Sorry to be a downer, but I think the reason apple and rhubarb pie works (sweet and sour) means apple and rhubarb cider won't. Maybe if you halt the ferment half way through, but most of the sugars in cider are converted to alcohol, and it actually tastes sour itself. I don't know much about techniques using real fruit, though, so there might be a way.


----------



## Airgead (8/8/11)

Actually, a small amount of rhubarb could be just what a low acid juice needs to perk it up a little. I wouldn't do it with proper cider apples as that might be too much but a regular sweet apple juice often needs a little acid and tannin to give it complexity. Give it a try but I'd keep it to maybe 5% by weight or maybe even less for a first go. Maybe start at 2% and work from there.

Cheers
Dave


----------



## chefeffect (8/8/11)

Tanga said:


> Sorry to be a downer, but I think the reason apple and rhubarb pie works (sweet and sour) means apple and rhubarb cider won't. Maybe if you halt the ferment half way through, but most of the sugars in cider are converted to alcohol, and it actually tastes sour itself. I don't know much about techniques using real fruit, though, so there might be a way.



Rhurbarb is a bitter sweet but most often called sour, my point is with real cider apples come in 4 clasifications which are bitter sweets, bitter sharps,sharps, and sweets, so it is possible to use rhubarb being it has similar characteristics of bitter sweet cider apples b, i w wil have to blend it with a sweet apple variety, you couldnt use a huge amount though.
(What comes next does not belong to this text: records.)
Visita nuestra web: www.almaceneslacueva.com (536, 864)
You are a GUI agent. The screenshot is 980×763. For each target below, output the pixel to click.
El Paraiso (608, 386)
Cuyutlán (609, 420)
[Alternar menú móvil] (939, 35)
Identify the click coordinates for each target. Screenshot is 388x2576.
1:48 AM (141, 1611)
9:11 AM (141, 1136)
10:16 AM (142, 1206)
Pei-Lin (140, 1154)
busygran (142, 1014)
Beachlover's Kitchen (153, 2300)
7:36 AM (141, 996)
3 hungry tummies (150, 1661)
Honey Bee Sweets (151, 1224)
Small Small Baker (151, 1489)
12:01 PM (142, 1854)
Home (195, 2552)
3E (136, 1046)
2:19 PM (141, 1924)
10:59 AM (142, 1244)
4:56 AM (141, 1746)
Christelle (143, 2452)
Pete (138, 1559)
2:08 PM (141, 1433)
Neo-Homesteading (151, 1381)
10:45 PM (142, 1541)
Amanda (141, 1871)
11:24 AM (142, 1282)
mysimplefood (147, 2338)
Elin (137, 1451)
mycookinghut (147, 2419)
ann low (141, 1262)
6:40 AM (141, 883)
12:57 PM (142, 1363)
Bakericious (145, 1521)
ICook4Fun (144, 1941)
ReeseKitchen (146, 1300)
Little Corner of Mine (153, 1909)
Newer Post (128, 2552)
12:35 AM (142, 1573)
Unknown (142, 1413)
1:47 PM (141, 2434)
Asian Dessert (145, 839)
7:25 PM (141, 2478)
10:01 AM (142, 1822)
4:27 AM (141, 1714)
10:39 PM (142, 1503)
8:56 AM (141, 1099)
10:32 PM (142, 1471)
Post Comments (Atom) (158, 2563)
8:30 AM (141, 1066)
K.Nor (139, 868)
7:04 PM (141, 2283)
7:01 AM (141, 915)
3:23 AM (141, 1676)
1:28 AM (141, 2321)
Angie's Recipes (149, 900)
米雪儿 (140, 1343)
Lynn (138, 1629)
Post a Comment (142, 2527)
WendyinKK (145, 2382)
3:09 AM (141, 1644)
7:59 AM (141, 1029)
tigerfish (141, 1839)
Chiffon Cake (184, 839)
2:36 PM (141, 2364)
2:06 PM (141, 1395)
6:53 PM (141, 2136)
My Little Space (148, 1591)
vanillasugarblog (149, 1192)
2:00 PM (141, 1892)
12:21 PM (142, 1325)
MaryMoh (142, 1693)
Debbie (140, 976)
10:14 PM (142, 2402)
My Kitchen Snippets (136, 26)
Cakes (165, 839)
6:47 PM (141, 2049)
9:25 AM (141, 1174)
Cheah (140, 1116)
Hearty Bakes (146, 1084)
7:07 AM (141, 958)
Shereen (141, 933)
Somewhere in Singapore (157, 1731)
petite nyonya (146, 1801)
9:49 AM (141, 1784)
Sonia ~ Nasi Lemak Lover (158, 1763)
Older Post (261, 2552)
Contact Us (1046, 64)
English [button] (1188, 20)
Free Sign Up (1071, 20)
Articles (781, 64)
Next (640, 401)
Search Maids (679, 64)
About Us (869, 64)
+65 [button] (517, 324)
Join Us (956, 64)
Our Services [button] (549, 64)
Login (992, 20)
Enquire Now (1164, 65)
You could use lactose to counter the bitterness and sweetness.


----------



## Tanga (8/8/11)

Yup, happy to stand corrected. I was thinking of a red half and half like I make into crumble (yum), but in small amounts it may very well add that certain something something. Looking forward to hearing how it goes.

To the OP, what did Google say? Surely it's been done before?


----------



## demapples (9/8/11)

Awesome! Thanks for the speedy replies guys.

@Airgead - thats exactly what I was thinking of trying.

@Tanga - had a quick search through Google and it was slim pickings.

Cheers peeps - ill let you know how I go.


----------



## Gar (9/8/11)

My old man would dry hump the brew fridge if he knew I was making this. :icon_drool2: 
Might make him a batch for christmas.


----------



## Airgead (9/8/11)

There might not be much on the web about rhubarb cider but look up rhubarb champagne...


----------



## KudaPucat (9/8/11)

Airgead said:


> There might not be much on the web about rhubarb cider but look up rhubarb champagne...


Yes I know a couple of ppl who make this. 
With cidre, I'd try 5% as suggested, ramping it up 5% each batch until the flavour is right. 
We often use whatever we can get wrt to apples for cidre, and adding crab apple juice helps heaps for body and mouthfeel. 
I would think rhubarb would do similar. Crab apple cidre is added at no more than 15%. 

Cook, and bung some in the bottom of your fermenter. See how it goes. 
It'll be q nice colour.


----------